Corrado Clini: via il fotovoltaico dai campi agricoli

Corrado Clini: via il fotovoltaico dai campi agricoli

Solare via dai terreni agricoli, Corrado Clini rilancia il fotovoltaico domestico e industriale: "Nei campi si coltivino pomodori e non pannelli solari"

“Pomodori e non pannelli” è questa la ricetta, almeno per le campagne, del Ministro Corrado Clini. Non è la prima volta che il titolare del Ministero dell’Ambiente interviene su quelli che sono alcuni dei timori più diffusi nella società civile, quello di una campagna strappata alla coltivazione dal business delle rinnovabili in primis.

L’Italia, fino ad ora, ha ampiamente rinunciato all’idea di governare con ordine il boom delle nuove energie, lasciando che interi campi venissero invasi da pannelli fotovoltaici. In tempi di magra per l’agricoltura, i finanziamenti del Conto Energia sono sembrati sempre un’alternativa ghiotta per rendere produttivi i terreni.
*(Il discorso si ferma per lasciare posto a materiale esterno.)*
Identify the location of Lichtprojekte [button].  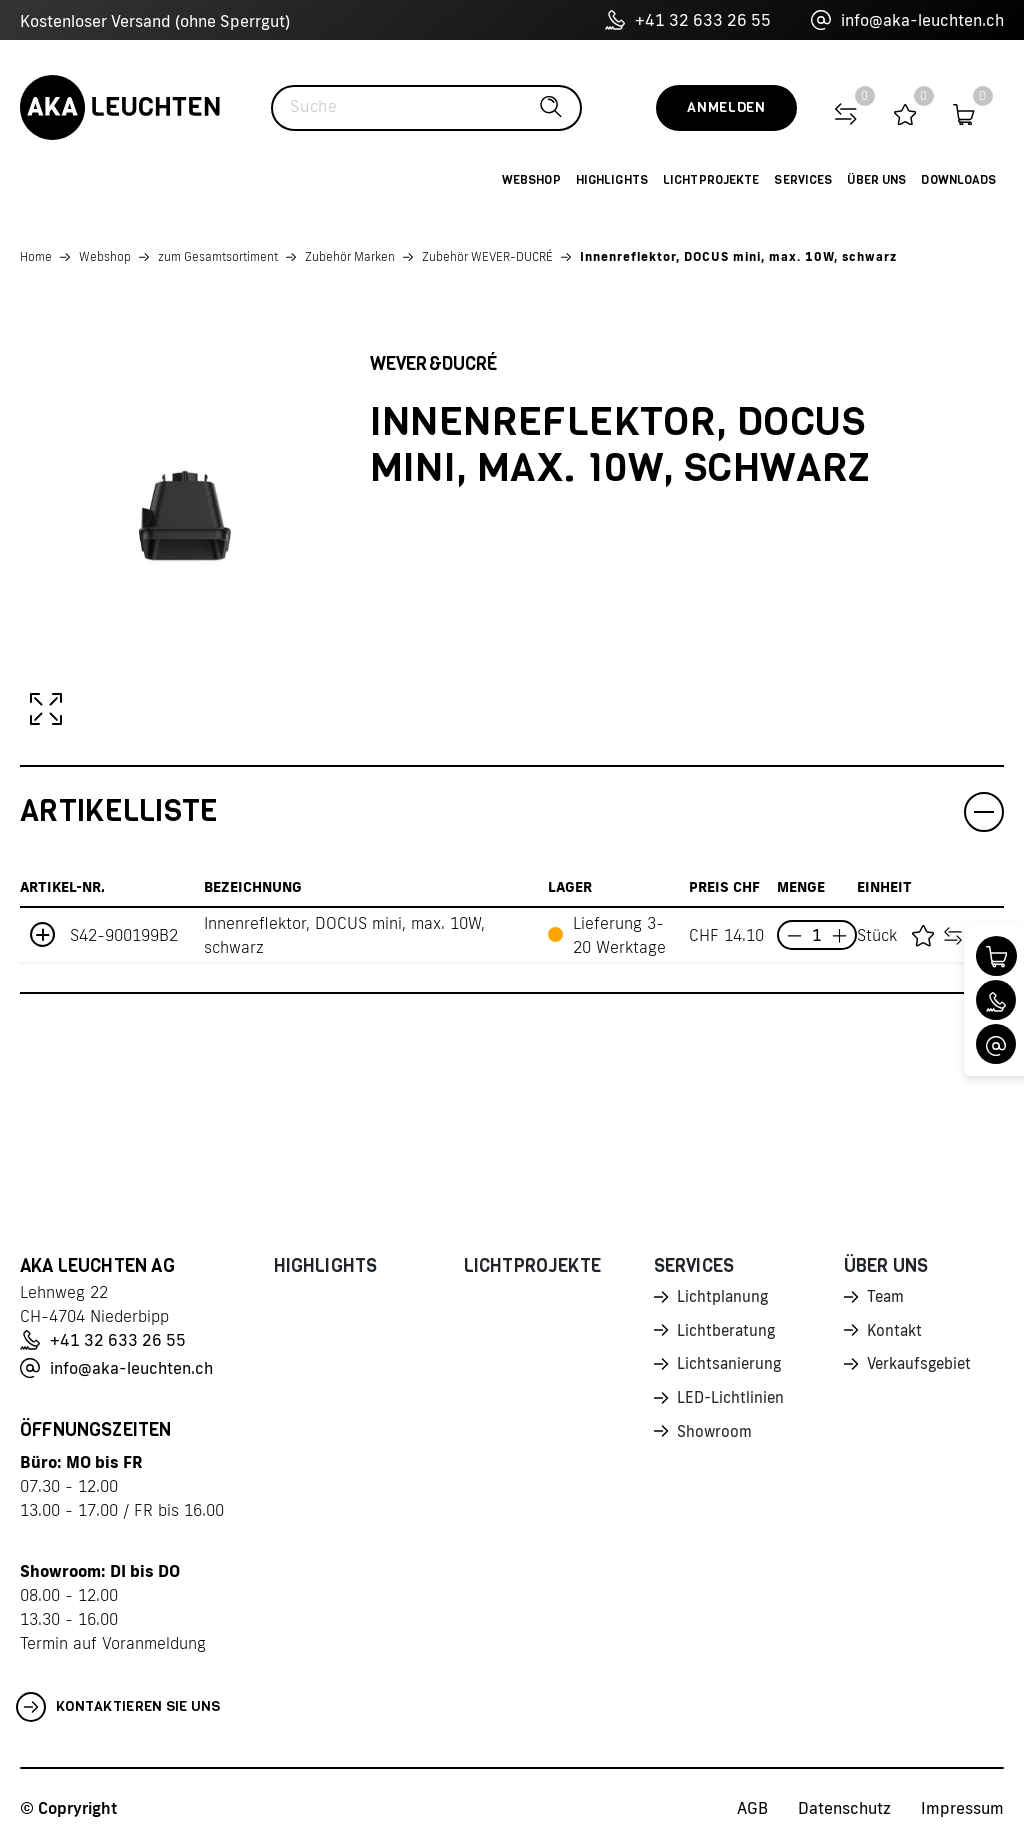
(711, 180).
Ma la colpa di ciò è da attribuire proprio al lassismo delle istituzioni e alla mancanza di un chiaro Piano Energetico nazionale, più volte annunciato dall’ex Ministro per lo Sviluppo Romani, ma mai messo su carta.

Il Ministro Clini è allora entrato in maniera decisa sull’argomento:

Il piano energetico nazionale punterà soprattutto su un fotovoltaico dedicato al settore industriale ed edilizio. Basta utilizzare i terreni agricoli per gli impianti fotovoltaici, nei campi bisogna coltivare i pomodori.
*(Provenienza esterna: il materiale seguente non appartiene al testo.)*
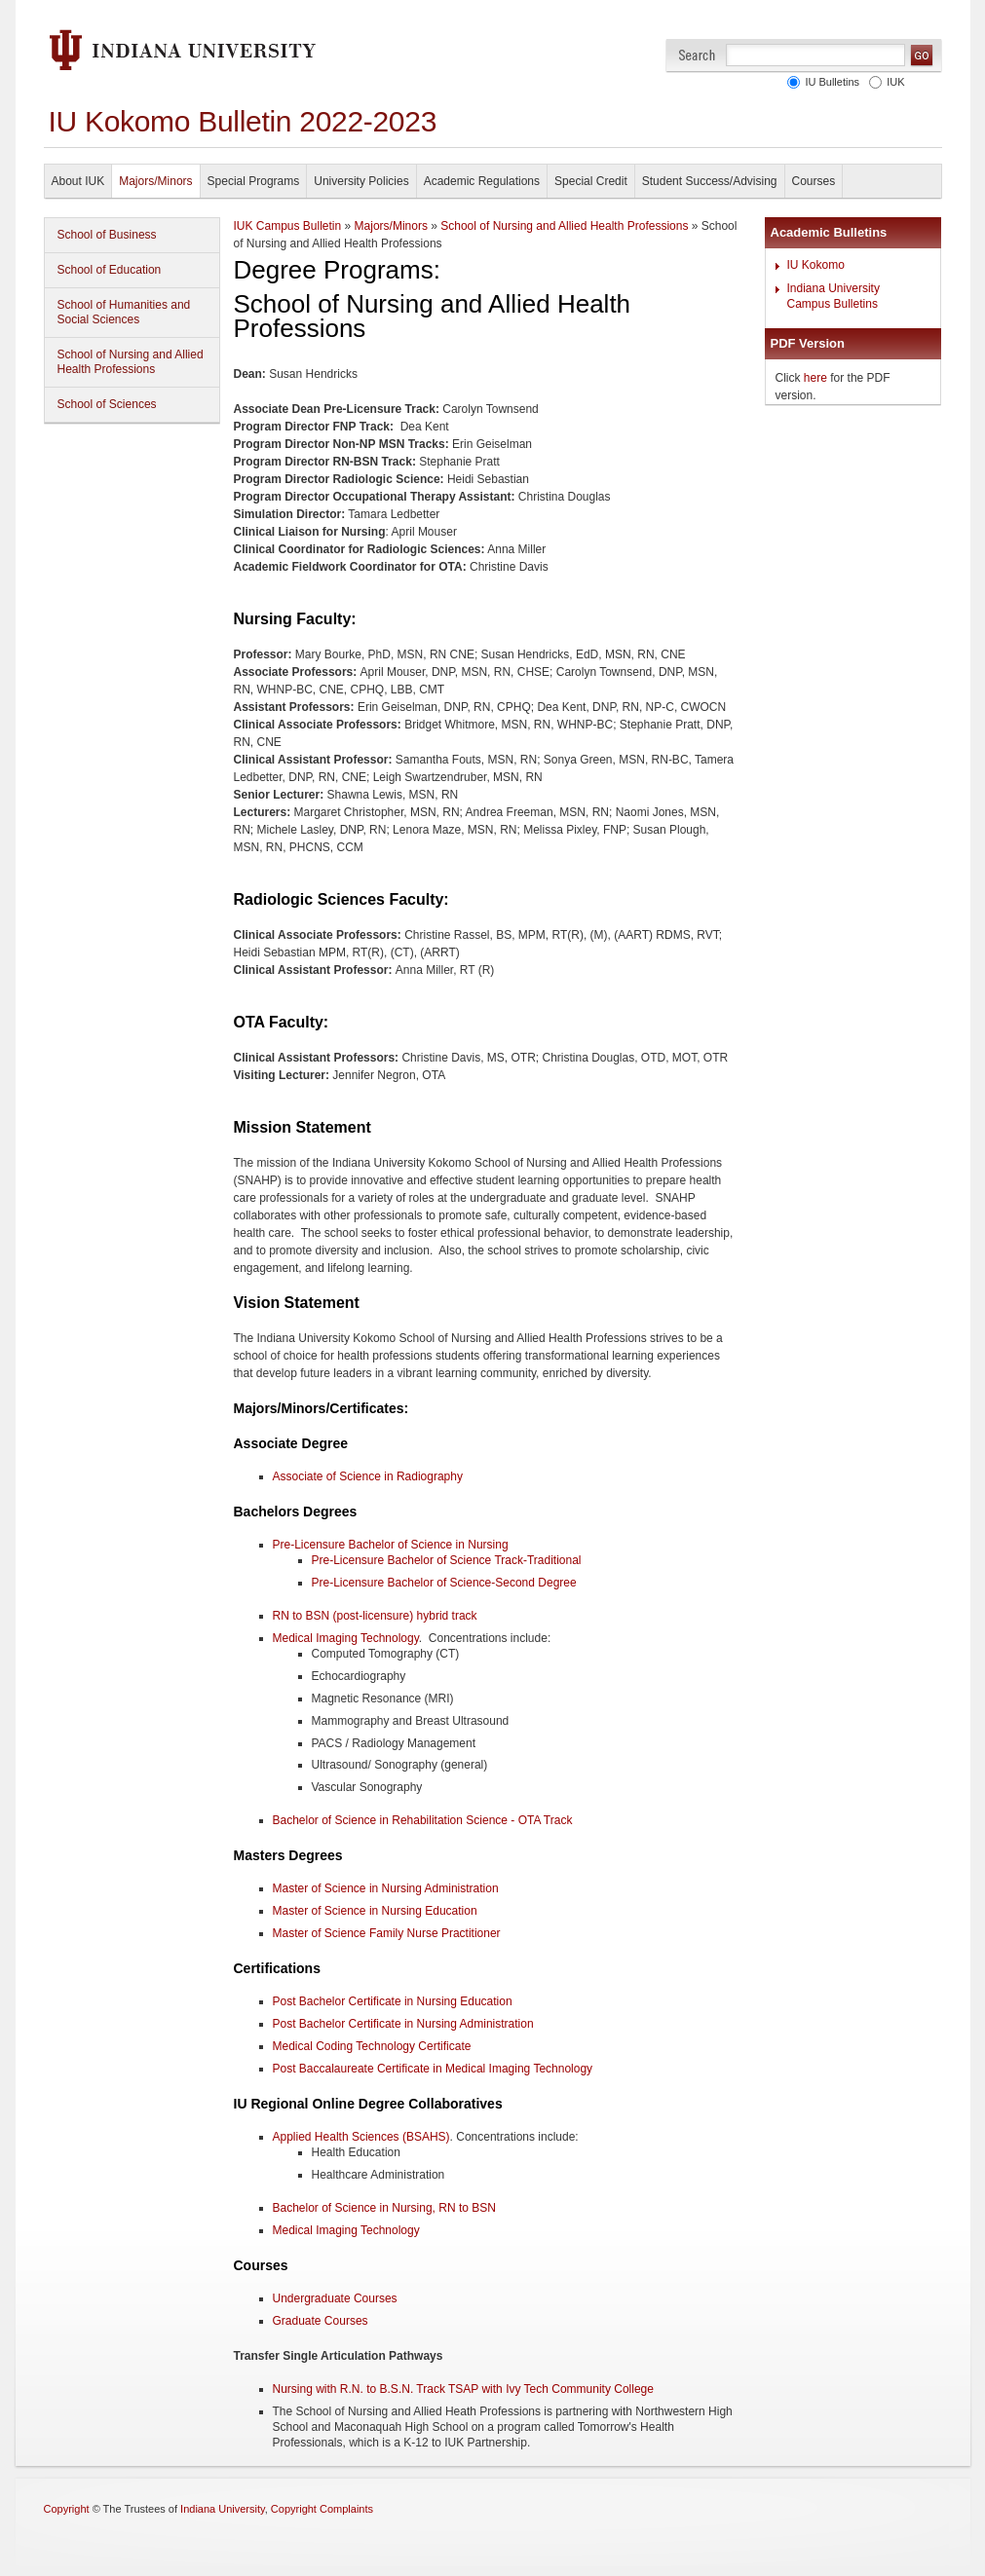 This screenshot has width=985, height=2576. What do you see at coordinates (222, 2509) in the screenshot?
I see `Indiana University` at bounding box center [222, 2509].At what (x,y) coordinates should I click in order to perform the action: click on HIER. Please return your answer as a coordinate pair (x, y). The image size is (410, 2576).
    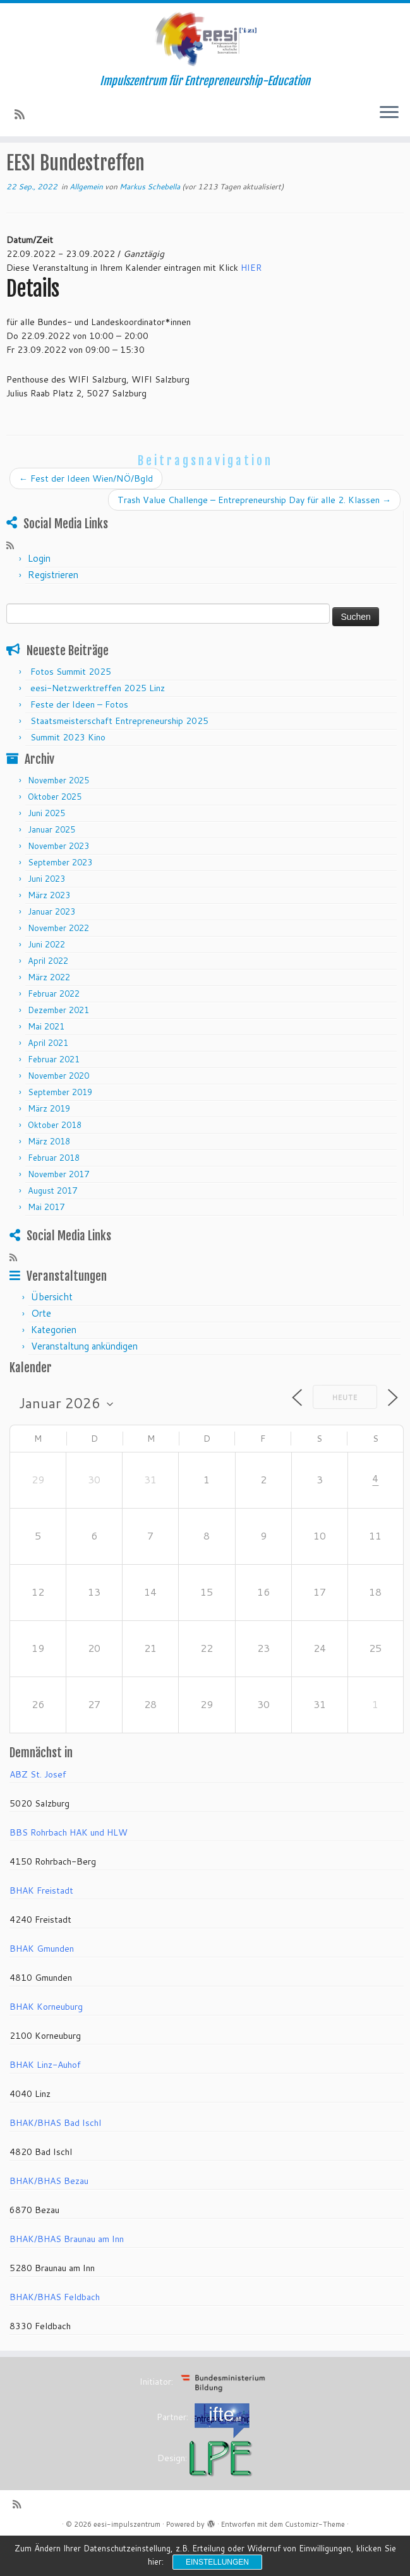
    Looking at the image, I should click on (251, 303).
Punto di vista condivisibile, a patto di dare una mano al settore agricolo per uscire dalla crisi in cui vessa. Una soluzione che dovrebbe però essere più ecocompatibile della riduzione delle accise per il gasolio richiesta dal movimento dei forconi.

Ad ogni modo, l’impegno di Clini sembra andare per il momento verso investimenti sulle rinnovabili più mirati, investendo meglio che in passato. Il non rinunciare ai campi vorrebbe dire rilanciare forme di fotovoltaico più compatibili con il nostro paesaggio. Si tratta di una sfida cruciale per il nostro Paese, ha confessato il Ministro:

Dobbiamo lavorare tutti insieme, governo e imprese per produrre un’energia a basso costo. Le rinnovabili devono essere accessibili a tutti. Bisogna investire su tecnologie flessibili, ricerca e sviluppo.

Nel nostro piccolo, auspichiamo soltanto che oltre ad una Strategia Energetica Nazionale si affronti il problema agricolo nel nostro Paese.